_What you should do_
Every line of the records below that has the word "équipes" should be copied.

-- Data provided follows --

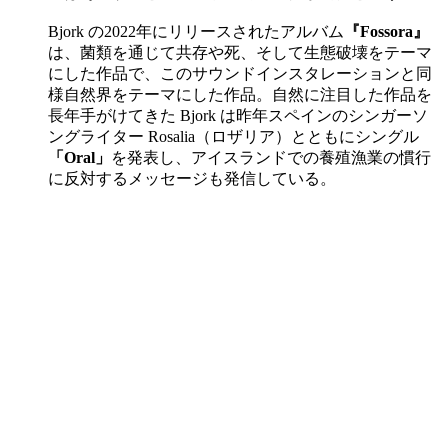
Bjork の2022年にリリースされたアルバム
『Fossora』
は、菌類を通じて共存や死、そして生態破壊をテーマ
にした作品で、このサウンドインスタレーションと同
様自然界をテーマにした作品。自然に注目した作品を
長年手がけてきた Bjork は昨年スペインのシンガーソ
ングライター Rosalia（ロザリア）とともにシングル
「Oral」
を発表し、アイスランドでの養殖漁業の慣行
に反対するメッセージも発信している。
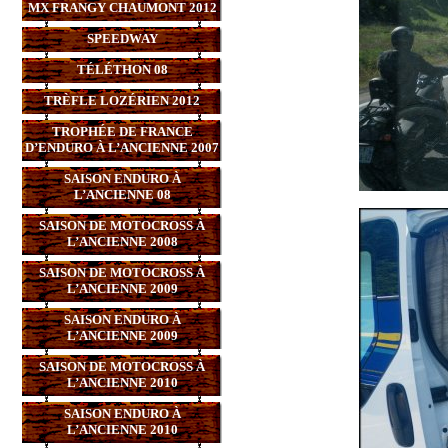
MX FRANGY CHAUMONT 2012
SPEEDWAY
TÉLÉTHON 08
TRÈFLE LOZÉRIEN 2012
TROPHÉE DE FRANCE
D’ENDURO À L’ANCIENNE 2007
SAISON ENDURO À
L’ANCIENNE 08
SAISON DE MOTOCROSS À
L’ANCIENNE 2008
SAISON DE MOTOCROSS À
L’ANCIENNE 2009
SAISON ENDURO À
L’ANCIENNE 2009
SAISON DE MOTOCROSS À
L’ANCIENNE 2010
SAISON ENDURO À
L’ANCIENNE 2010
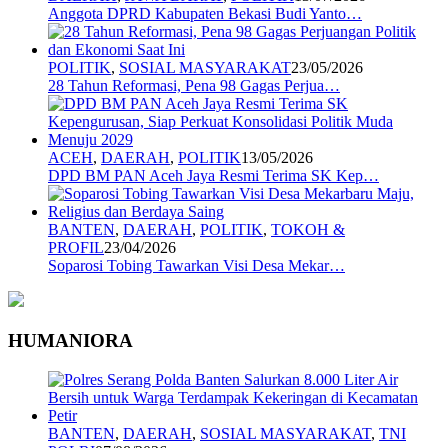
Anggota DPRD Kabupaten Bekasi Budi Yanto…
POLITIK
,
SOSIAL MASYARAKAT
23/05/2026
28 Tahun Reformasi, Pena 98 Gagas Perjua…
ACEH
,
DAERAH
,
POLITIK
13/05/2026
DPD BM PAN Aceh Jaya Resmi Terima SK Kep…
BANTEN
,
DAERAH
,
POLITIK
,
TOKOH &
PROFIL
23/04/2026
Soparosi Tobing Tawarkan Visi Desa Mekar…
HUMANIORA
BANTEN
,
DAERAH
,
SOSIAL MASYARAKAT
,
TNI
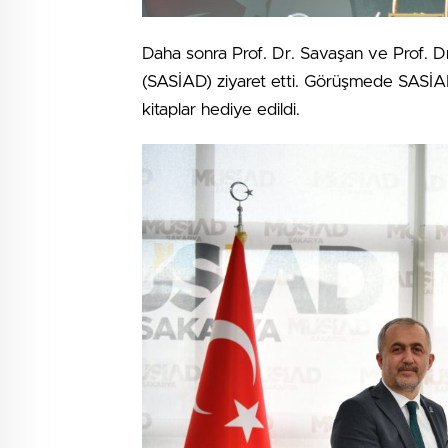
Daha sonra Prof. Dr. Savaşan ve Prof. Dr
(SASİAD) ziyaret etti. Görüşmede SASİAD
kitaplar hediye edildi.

-- Data provided concluded --
-- Data provided follows --

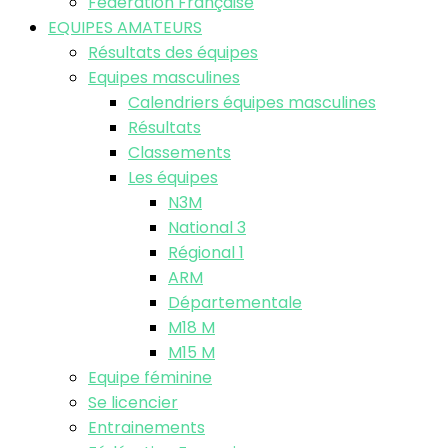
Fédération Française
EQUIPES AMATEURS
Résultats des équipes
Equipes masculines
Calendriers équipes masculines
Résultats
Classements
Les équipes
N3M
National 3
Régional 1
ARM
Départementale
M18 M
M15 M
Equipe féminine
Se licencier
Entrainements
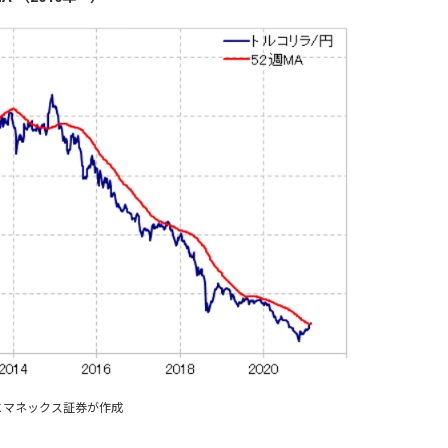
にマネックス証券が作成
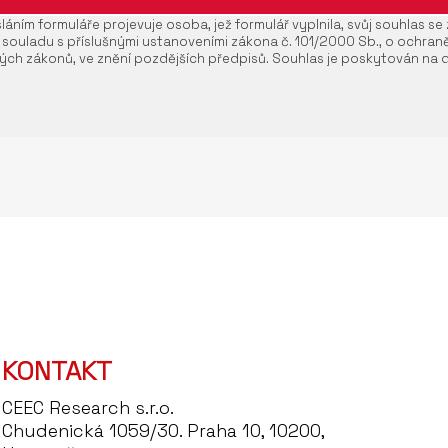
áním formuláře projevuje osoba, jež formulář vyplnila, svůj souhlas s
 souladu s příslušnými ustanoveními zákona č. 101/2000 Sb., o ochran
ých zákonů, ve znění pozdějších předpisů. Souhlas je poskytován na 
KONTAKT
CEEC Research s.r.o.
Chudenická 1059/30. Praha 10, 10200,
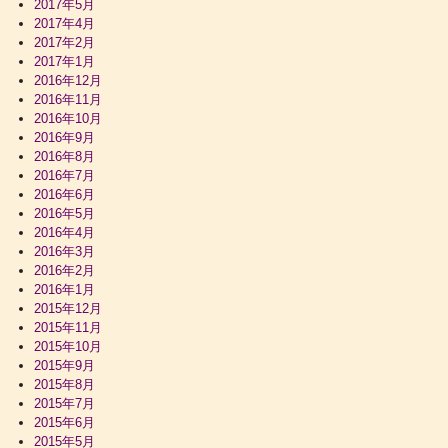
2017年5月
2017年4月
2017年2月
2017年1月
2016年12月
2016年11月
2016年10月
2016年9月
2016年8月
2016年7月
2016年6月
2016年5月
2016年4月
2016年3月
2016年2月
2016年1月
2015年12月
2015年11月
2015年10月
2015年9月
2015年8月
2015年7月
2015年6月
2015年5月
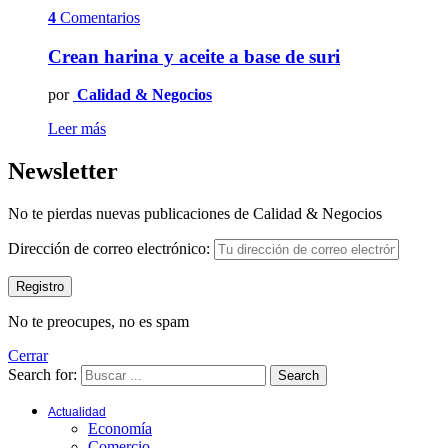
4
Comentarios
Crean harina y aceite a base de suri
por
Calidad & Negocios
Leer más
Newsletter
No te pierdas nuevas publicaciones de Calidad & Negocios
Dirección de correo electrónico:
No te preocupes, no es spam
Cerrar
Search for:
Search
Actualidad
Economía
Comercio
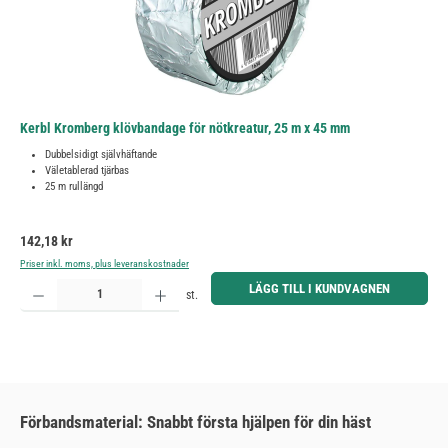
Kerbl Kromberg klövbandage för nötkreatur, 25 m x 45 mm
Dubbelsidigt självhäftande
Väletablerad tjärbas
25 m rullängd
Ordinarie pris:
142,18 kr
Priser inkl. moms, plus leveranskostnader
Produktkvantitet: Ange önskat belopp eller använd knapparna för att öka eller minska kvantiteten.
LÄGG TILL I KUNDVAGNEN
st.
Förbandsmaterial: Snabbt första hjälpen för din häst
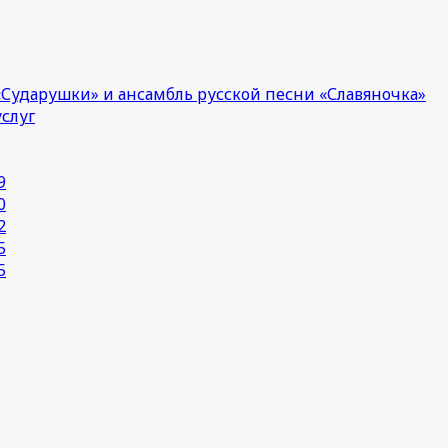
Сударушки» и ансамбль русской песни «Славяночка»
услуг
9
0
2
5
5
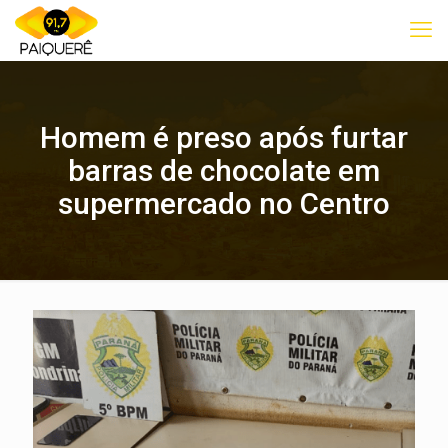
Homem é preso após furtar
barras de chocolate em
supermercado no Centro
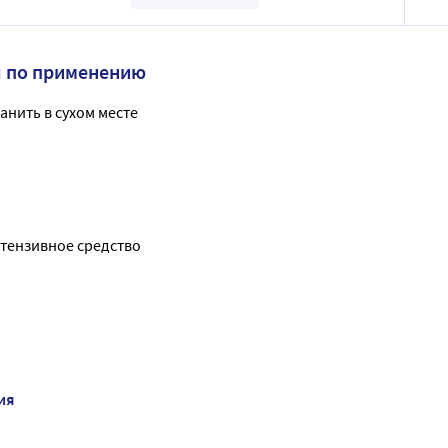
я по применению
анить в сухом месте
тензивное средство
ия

-- Data provided concluded --

_Answer box_
Résultats des équipes
Calendriers équipes masculines
Les équipes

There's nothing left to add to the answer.